Samsung Display would not be bothered if you pound away at this panel, and go ahead, drop it till the cows come home, because they are rather confident about their new claim. They have come up with an unbreakable panel for a phone, a tablet, or for that matter a console for—you name it—cars, military mobile devices, portable game consoles.
Datelined Seoul, the announcement was issued by Samsung Display on Thursday. How unbreakable?
Paul Lilly, HotHardware, reported that the Underwriters Laboratories went ahead to certify the screen. That is notable, since the UL is an official testing company for OSHA, the Occupational Safety and Health Administration of the US Department of Labor.
No glass casing here, Lilly reported. This is a story of plastic, claimed to be similar to glass, to cover an OLED panel. Why not glass? Samsung said, "Current-generation flexible display products attach a glass-covered window to their display that often breaks when severely impacted."
"The fortified plastic window is especially suitable for portable electronic devices not only because of its unbreakable characteristics, but also because of its lightweight, transmissivity and hardness, which are all very similar to glass," said Hojung Kim, general manager of the Communication Team, Samsung Display Company, in the news release.
Tyler Lee in Ubergizmo: "If there is a weak point on most smartphones, it would be the display as this is generally made from glass." At the end of the day, said Lee, glass is glass— a phone falling at the wrong angle could end up in your display cracking.
Samsung Display said it developed the panel "with an unbreakable substrate and an overlay window securely adhered to it."

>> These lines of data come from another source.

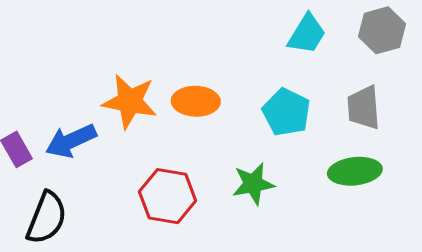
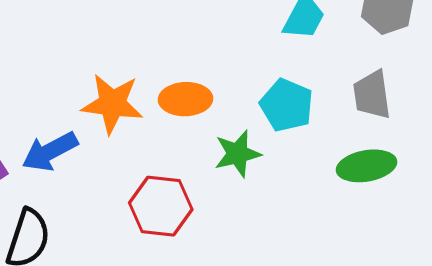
green star: (253, 184) -> (238, 154), moved

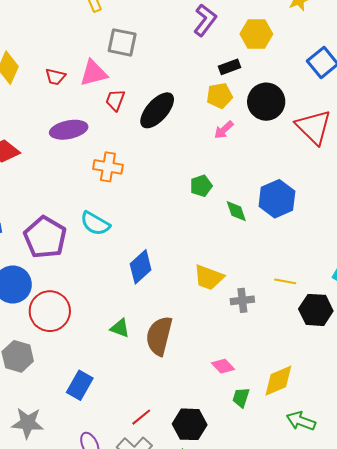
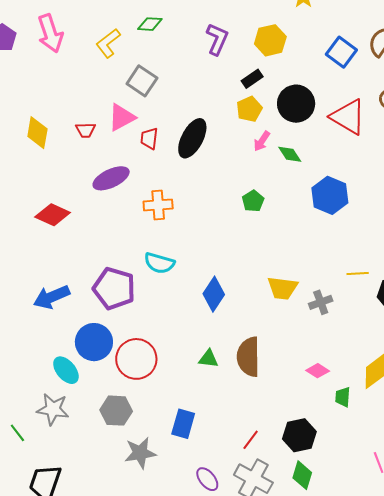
gray square: (122, 42) -> (142, 81), turned 36
green diamond: (236, 211) -> (290, 154), moved
gray star: (28, 423) -> (140, 453), moved

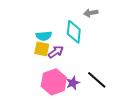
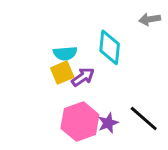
gray arrow: (91, 13) -> (150, 19), moved
yellow square: (42, 49) -> (62, 73), turned -35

The point is not lost on tech watchers reacting to the announcement that flexible displays are as much the story as unbreakable displays. CNET has its eyes on the first truly foldable handset—which "could be around the corner."

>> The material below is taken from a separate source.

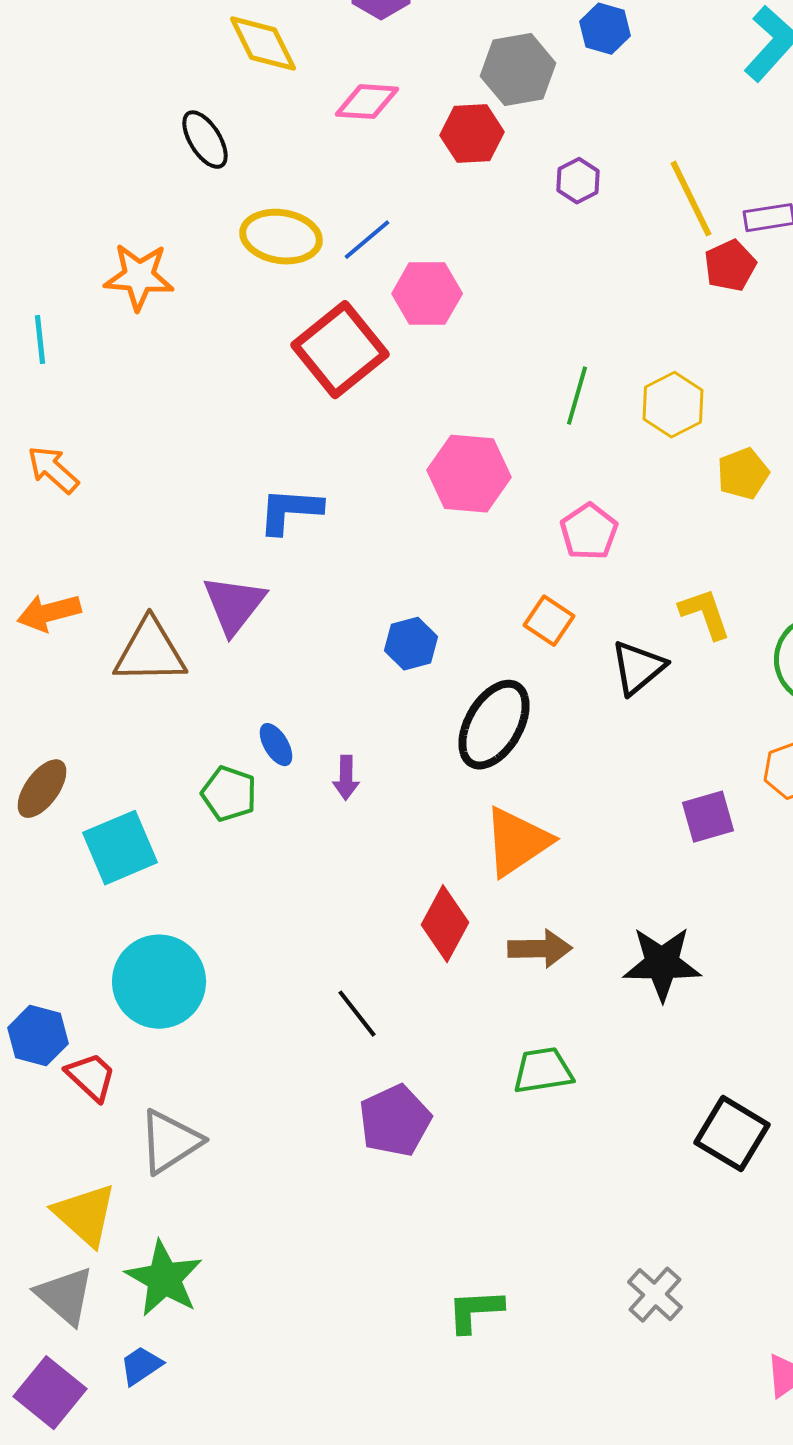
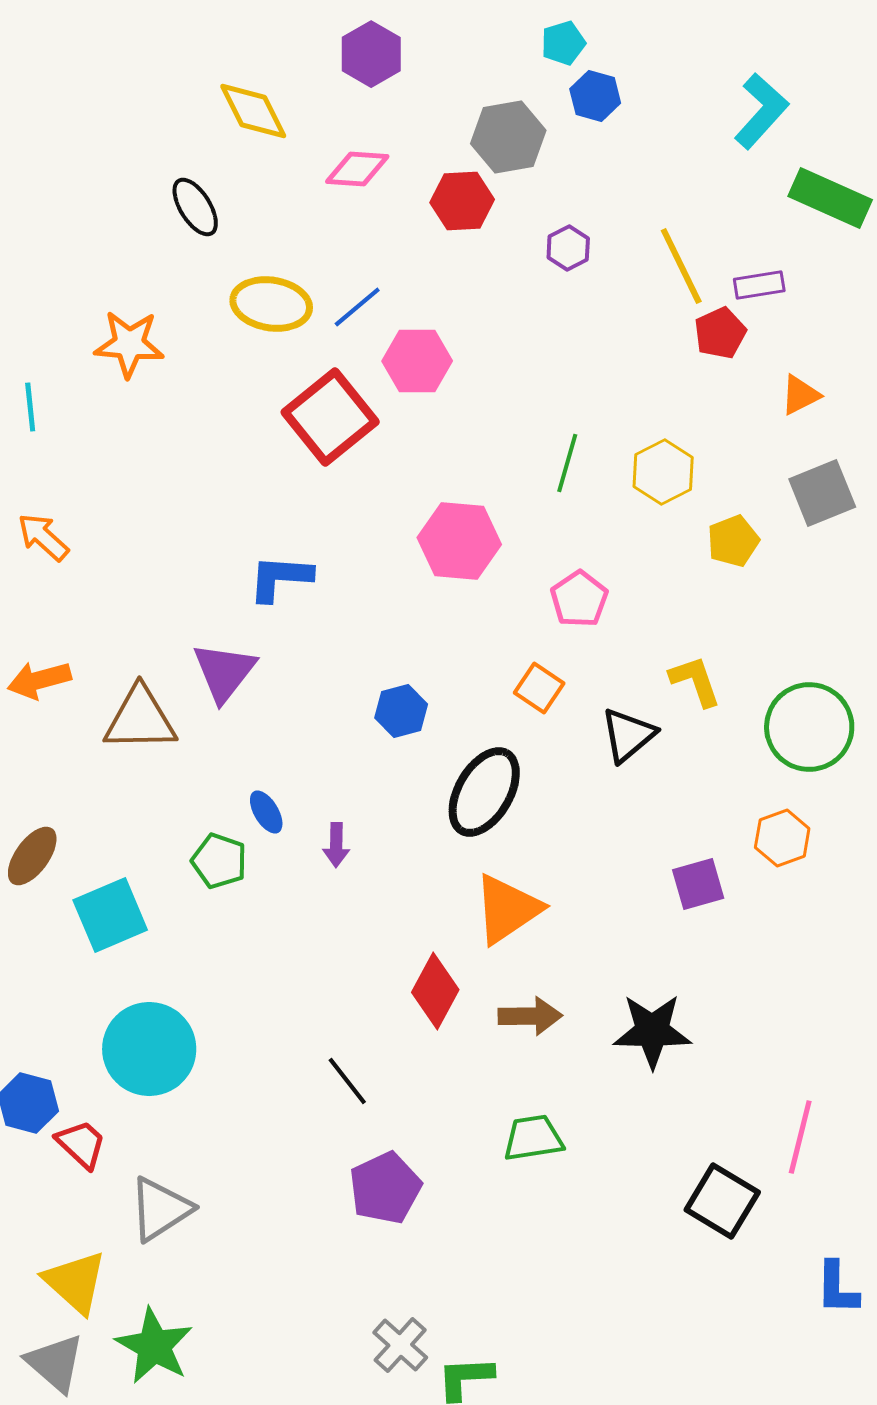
gray cross: (655, 1295) -> (400, 1345), moved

Steven Musil wrote that "Samsung is widely expected to release a device that will be a truly foldable phone with one flexible OLED display and no hinge."
Here is how the UL testing went down, as reported by Lilly.
The display survived 26 successive drop tests from 4 feet above the ground. But UL got even more ambitious in seeing if the display could survive drops. The display was dropped from 6 feet above ground, higher than the US military standard, and it survived.
Another trial involved temperatures. Extreme temperature fluctuations from -32C (-25.6F) to 71C (159.8F) did not bring it down, as it continued functioning normally— no damage to front, sides or edges.
Predictably, the announcement had tech watching sites guessing at the likelihood of seeing these unbreakable covers in stores any time soon.
No official dates were publicized as to when Samsung or its display customers will use the technology. Fingas remarked that "Samsung will offer its panel for use in devices like phones, cars, game consoles, tablets and 'mobile military devices,' but that's contingent on both Samsung itself and partners lining up."